(Page images and extracted text)

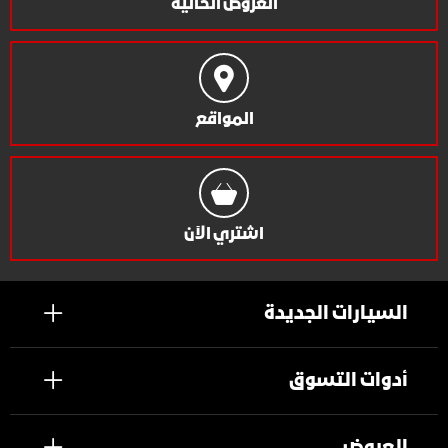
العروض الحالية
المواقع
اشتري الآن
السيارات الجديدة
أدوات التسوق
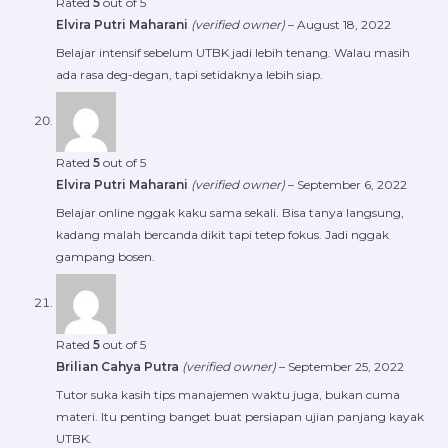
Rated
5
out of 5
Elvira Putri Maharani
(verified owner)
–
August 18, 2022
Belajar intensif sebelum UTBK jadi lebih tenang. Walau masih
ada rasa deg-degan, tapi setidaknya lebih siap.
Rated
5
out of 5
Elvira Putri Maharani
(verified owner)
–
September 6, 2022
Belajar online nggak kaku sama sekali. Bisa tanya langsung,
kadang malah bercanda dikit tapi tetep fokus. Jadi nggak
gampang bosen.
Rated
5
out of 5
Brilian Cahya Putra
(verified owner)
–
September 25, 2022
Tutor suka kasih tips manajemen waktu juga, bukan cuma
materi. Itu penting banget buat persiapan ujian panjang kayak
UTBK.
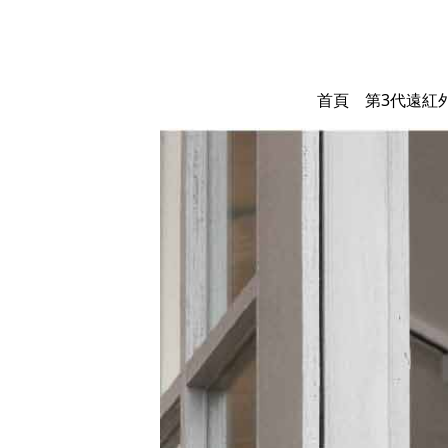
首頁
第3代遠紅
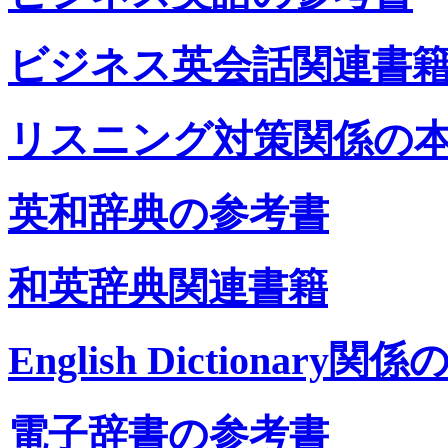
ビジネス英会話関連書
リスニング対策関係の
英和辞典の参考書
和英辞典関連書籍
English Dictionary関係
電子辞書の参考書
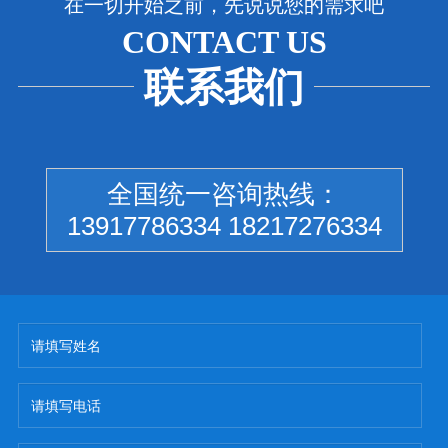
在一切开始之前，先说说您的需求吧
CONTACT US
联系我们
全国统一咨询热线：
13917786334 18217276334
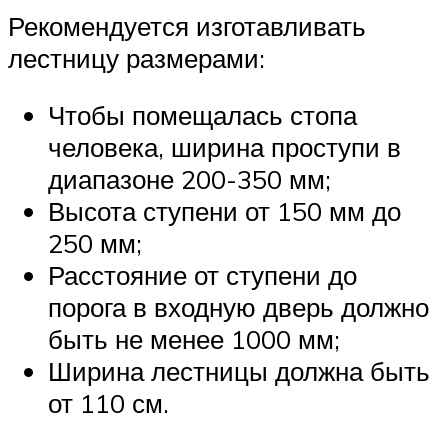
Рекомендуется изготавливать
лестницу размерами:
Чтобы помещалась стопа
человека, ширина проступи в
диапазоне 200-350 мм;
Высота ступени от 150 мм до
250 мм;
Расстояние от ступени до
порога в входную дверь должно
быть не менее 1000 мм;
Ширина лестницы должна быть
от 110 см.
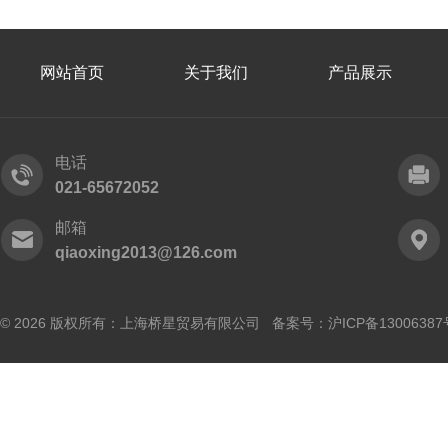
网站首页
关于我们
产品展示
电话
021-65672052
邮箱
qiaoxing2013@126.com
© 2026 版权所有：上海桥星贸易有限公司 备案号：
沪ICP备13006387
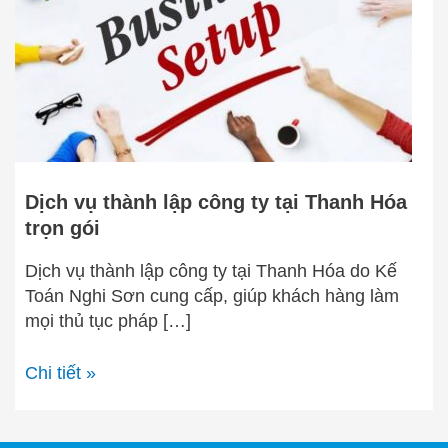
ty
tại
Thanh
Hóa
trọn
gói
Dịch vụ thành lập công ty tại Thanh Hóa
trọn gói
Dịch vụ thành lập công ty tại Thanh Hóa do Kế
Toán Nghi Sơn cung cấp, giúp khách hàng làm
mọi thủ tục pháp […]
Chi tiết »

- _EXERCISE GOAL_: Filter the entries down to the lines containing "tapi". Copy each of those lines.

- _COMPLETED TASK_:
ada rasa deg-degan, tapi setidaknya lebih siap.
kadang malah bercanda dikit tapi tetep fokus. Jadi nggak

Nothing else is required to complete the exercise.